At the ongoing GitHub Universe event, COO Erica Brescia unveiled a series of announcements focused on securing the open-source code.
The major highlights include the launch of a new community program Security Lab that will help developers and security researchers from different organizations to spot and fix bugs in open-source software.
The founding members of this new initiative are security researchers from organizations like Google, Microsoft, Intel, Mozilla, Oracle, Uber, VMWare, LinkedIn, J.P. Morgan, and more.
GitHub says the founding members have already reported and fixed more than 100 vulnerabilities.
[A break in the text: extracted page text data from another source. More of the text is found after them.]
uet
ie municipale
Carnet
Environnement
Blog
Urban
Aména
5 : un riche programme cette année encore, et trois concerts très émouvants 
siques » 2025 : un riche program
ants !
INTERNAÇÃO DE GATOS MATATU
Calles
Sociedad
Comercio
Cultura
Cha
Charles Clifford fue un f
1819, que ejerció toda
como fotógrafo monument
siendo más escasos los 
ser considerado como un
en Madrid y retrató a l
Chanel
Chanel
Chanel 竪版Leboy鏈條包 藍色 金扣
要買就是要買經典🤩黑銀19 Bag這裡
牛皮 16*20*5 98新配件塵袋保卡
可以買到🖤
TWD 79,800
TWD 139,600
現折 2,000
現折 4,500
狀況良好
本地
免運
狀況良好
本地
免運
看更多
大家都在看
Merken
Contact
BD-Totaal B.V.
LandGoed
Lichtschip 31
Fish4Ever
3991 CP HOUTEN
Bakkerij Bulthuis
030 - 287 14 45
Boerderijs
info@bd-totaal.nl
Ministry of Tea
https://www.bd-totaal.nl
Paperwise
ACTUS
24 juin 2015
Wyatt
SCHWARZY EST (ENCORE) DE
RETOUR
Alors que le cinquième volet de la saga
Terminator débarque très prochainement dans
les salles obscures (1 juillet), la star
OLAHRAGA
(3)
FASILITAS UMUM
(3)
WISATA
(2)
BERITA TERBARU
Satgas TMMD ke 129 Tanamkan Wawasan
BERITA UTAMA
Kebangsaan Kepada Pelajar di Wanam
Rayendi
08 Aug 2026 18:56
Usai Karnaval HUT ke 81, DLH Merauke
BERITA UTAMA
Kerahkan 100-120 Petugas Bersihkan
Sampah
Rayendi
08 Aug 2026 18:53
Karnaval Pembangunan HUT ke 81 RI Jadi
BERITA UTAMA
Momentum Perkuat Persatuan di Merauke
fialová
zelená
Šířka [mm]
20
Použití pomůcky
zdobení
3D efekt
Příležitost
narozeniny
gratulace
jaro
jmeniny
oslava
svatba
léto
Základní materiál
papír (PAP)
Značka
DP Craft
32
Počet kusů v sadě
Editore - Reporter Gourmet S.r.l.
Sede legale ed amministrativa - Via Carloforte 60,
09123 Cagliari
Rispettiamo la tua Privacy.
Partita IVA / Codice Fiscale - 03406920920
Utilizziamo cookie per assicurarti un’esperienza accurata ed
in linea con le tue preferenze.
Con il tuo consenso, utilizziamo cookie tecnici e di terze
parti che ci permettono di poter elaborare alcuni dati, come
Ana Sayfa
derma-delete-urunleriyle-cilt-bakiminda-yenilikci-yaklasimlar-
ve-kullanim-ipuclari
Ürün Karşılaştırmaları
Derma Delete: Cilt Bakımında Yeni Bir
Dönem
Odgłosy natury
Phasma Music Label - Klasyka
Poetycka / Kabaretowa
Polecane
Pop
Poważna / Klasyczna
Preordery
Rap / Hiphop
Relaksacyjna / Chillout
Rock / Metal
From now, individual security researchers and organizations can also join the program.
There is a bug bounty program as well that compensates up to $3,000 to bug hunters for the time they dedicate to hunting vulnerabilities in open source projects.
Besides this, GitHub is also making CodeQL freely available for everyone to help them find flaws in open-source code. [CodeQL is a semantic code analysis tool used to spot exploits in codebases]
The company is also launching GitHub Advisory Database which is a public database of security advisories created on the code repository platform.
Apart from identifying and reporting vulnerabilities in open source software, GitHub Security Lab aims to improve the open-source security lifecycle. This is to ensure that maintainers and developers can report and fix software flaws while using CodeQL to prevent security flaws from occurring in the future.